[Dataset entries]

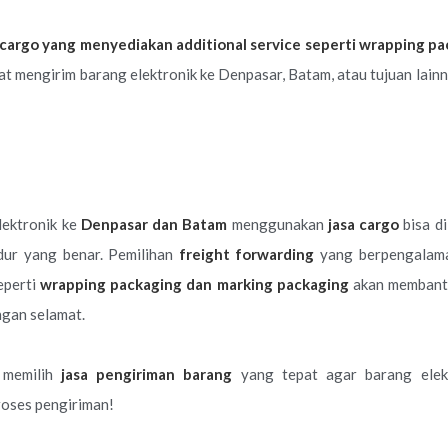
 cargo yang menyediakan additional service seperti wrapping p
at mengirim barang elektronik ke Denpasar, Batam, atau tujuan lain
lektronik ke
Denpasar dan Batam
menggunakan
jasa cargo
bisa d
edur yang benar. Pemilihan
freight forwarding
yang berpengalama
eperti
wrapping packaging dan marking packaging
akan membant
ngan selamat.
a memilih
jasa pengiriman barang
yang tepat agar barang elekt
roses pengiriman!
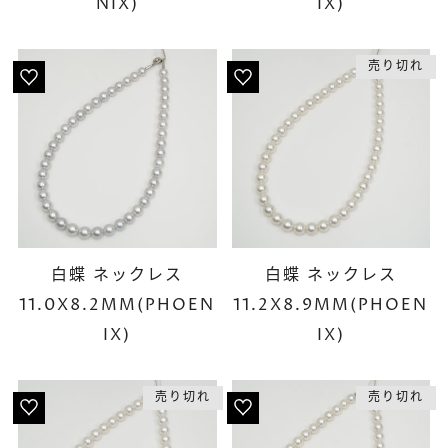
NIX)
IX)
売り切れ
白蝶 ネックレス
白蝶 ネックレス
11.0X8.2MM(PHOEN
11.2X8.9MM(PHOEN
IX)
IX)
売り切れ
売り切れ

Exercise aim: What's needed here is an exact repeat of all the records above, pictures excluded.

Solved problem:
 cargo yang menyediakan additional service seperti wrapping p
at mengirim barang elektronik ke Denpasar, Batam, atau tujuan lain
lektronik ke
Denpasar dan Batam
menggunakan
jasa cargo
bisa d
edur yang benar. Pemilihan
freight forwarding
yang berpengalama
eperti
wrapping packaging dan marking packaging
akan membant
ngan selamat.
a memilih
jasa pengiriman barang
yang tepat agar barang elekt
roses pengiriman!
NIX)
IX)
売り切れ
白蝶 ネックレス
白蝶 ネックレス
11.0X8.2MM(PHOEN
11.2X8.9MM(PHOEN
IX)
IX)
売り切れ
売り切れ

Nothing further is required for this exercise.